How can I modify the polygons to make them more rectangular?

Is there some equation that can solve a rectangle from a group of points?

I do not want to re-digitize the polygons. The polygons are supposed to represent buildings. I am using Qgis.

I tried code from @Matte but resulted in enter image description here

  • 1
    Have a search for 'orthogonalize' on this site - there are some other questions relating to this, none of which are really duplicates IMHO. – Simbamangu Sep 26 '16 at 16:25
  • How are your skills concerning python or sql?

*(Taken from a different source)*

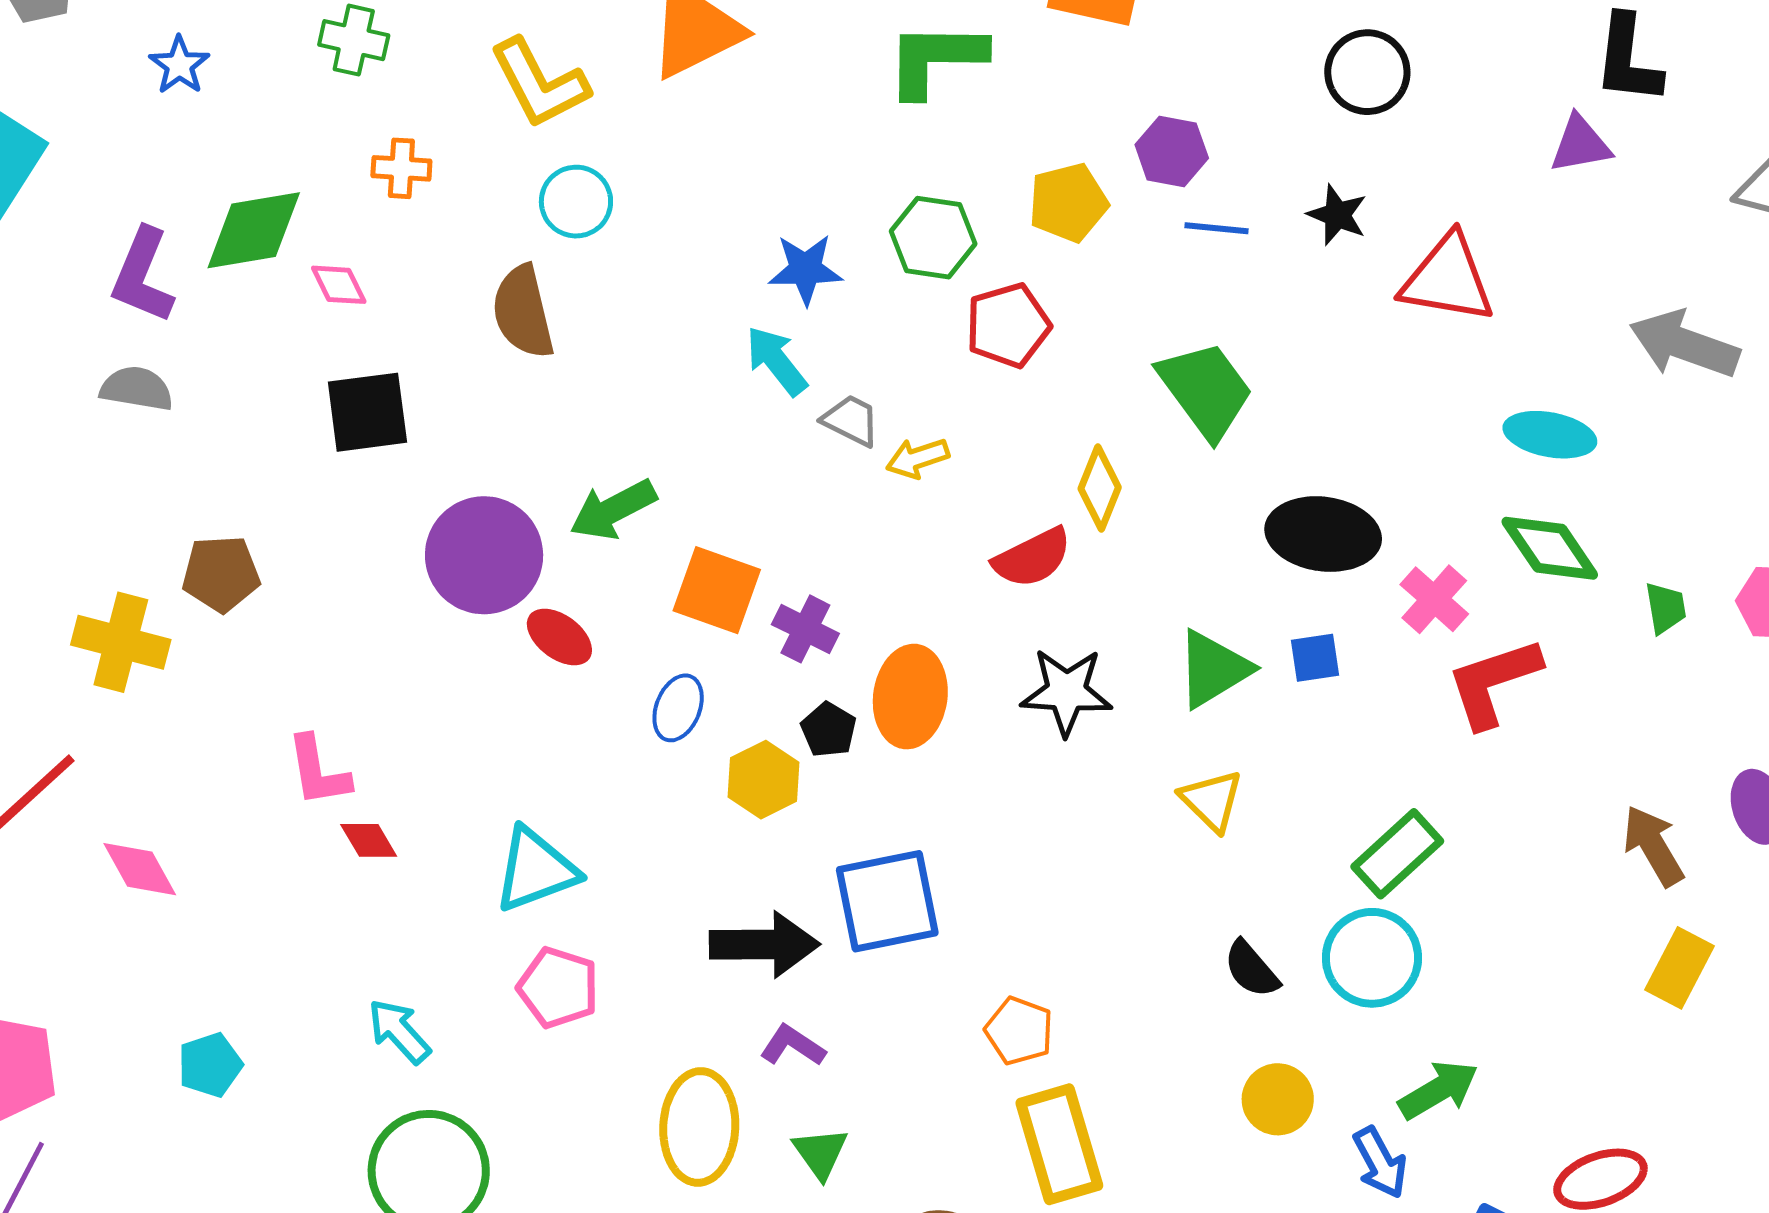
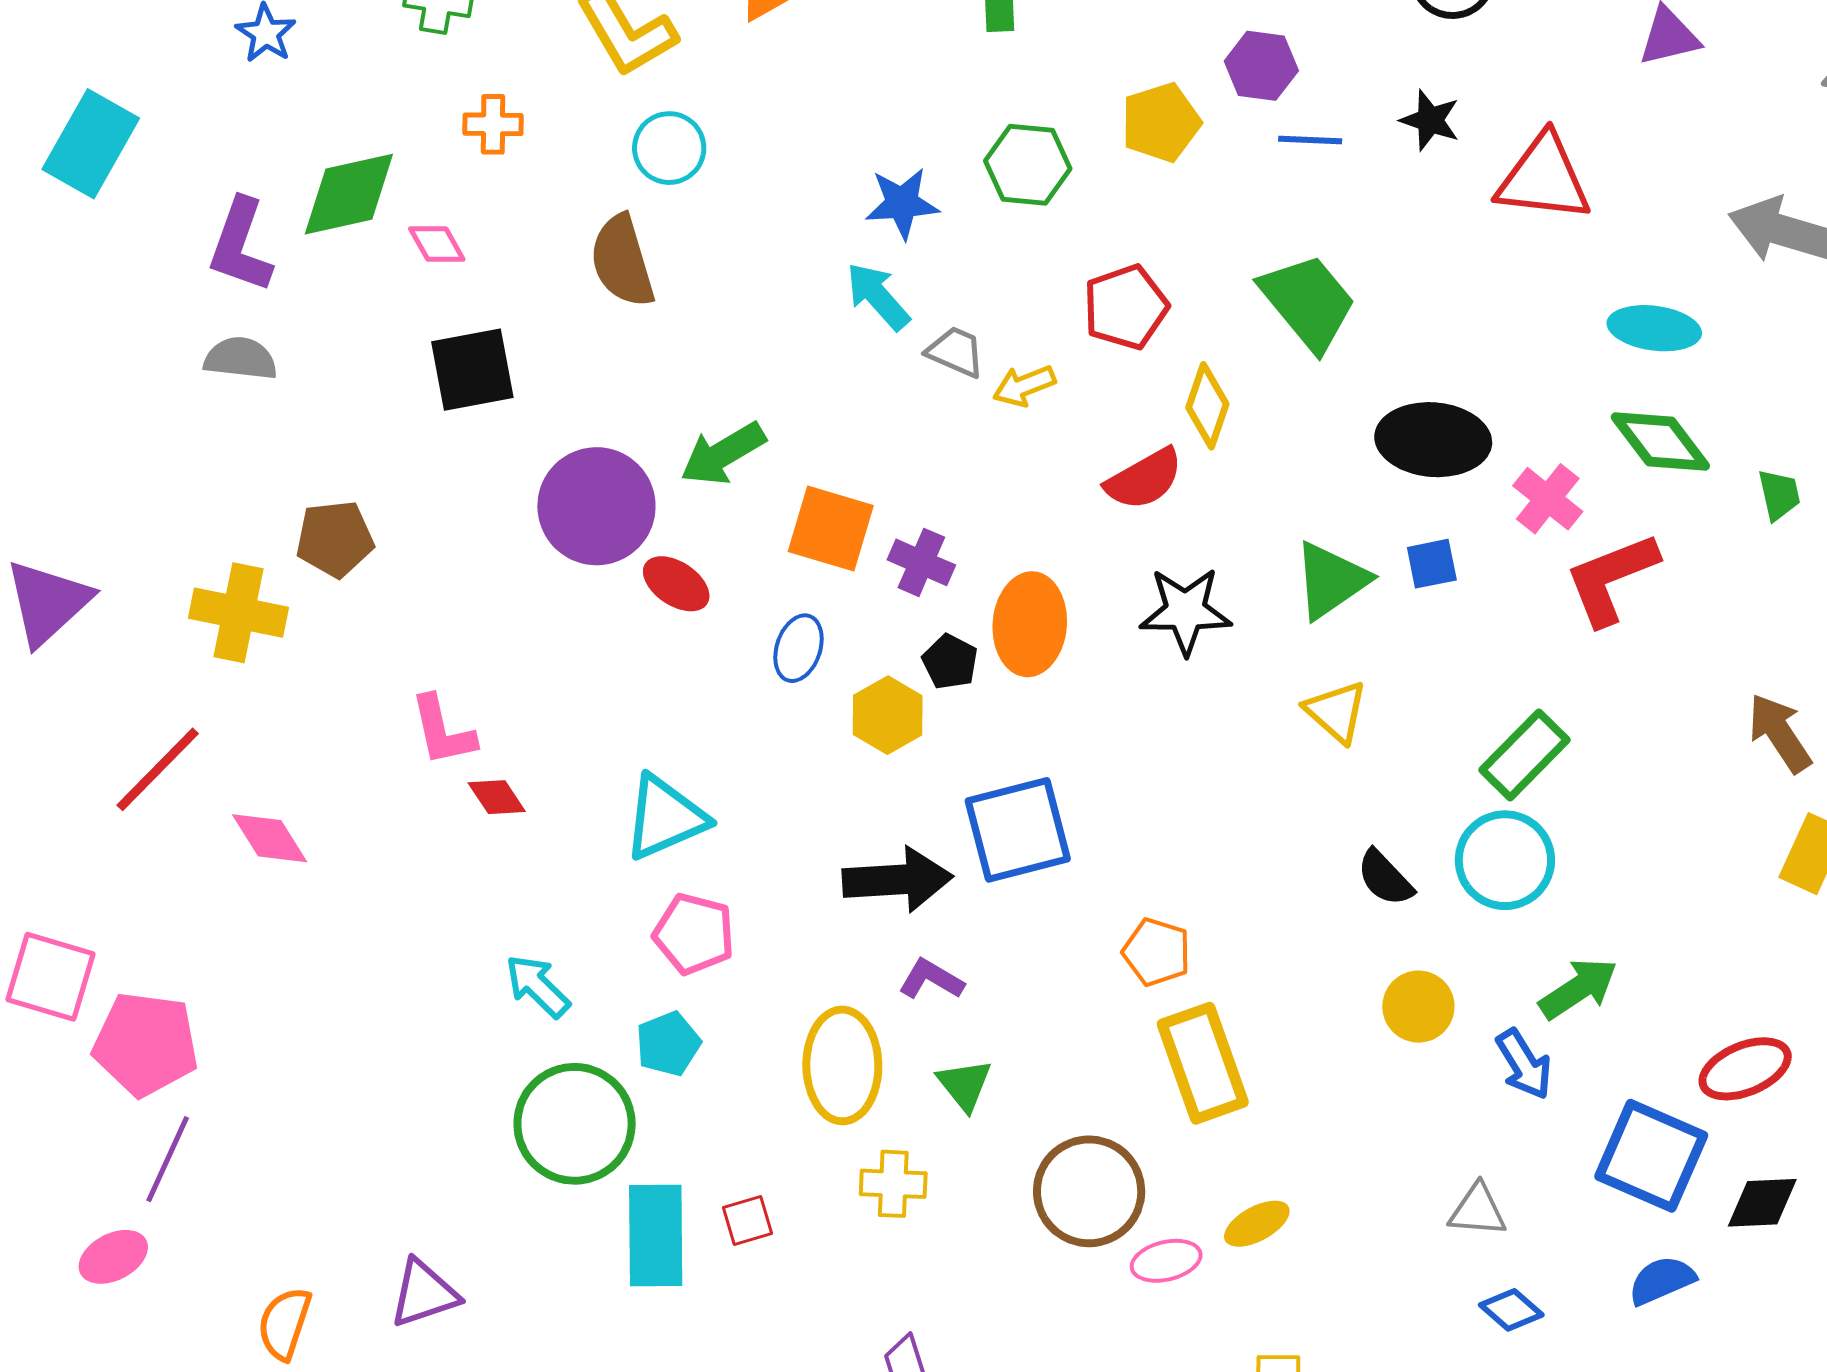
red pentagon: (1008, 325) -> (1126, 307), moved
cyan pentagon: (210, 1065) -> (668, 1044), moved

You could calculate the bounding box, the angle of your longest edge and then rotate the bounding box according to it. Also with PostGIS it would be relative easy. – Matte Sep 26 '16 at 16:38
  • Most of my data is in shapefile format so I would like to stay away from SQL. I can work with Python. – GreyHippo Sep 26 '16 at 17:01
  • OpenJump has a tool to create Minimum Bounding Rectangles, gis.stackexchange.com/questions/160259/…. – klewis Sep 26 '16 at 20:07
  • 2
    The OpenStreetMap editor JOSM also has a nice rectify tool. Unfortunately, it does not read shapefiles, so you have to convert from shp to osm and later backwards. Or look into the open source code how they did it. – AndreJ Sep 27 '16 at 17:46
4

Next code uses analytical geometry to change each polygon quasi rectangular in rectangular and it could be used:

layer = iface.activeLayer()

feats = [ feat for feat in layer.getFeatures() ]

n = len(feats)

crs = layer.crs()
epsg = crs.postgisSrid()

uri = "Polygon?crs=epsg:" + str(epsg) + "&field=id:integer""&index=yes"

mem_layer = QgsVectorLayer(uri,
                           'rectangle',
                           'memory')

prov = mem_layer.dataProvider()

for feature in feats:

    geom = feature.geometry()

    xmin, ymin, xmax, ymax = geom.boundingBox().toRectF().getCoords()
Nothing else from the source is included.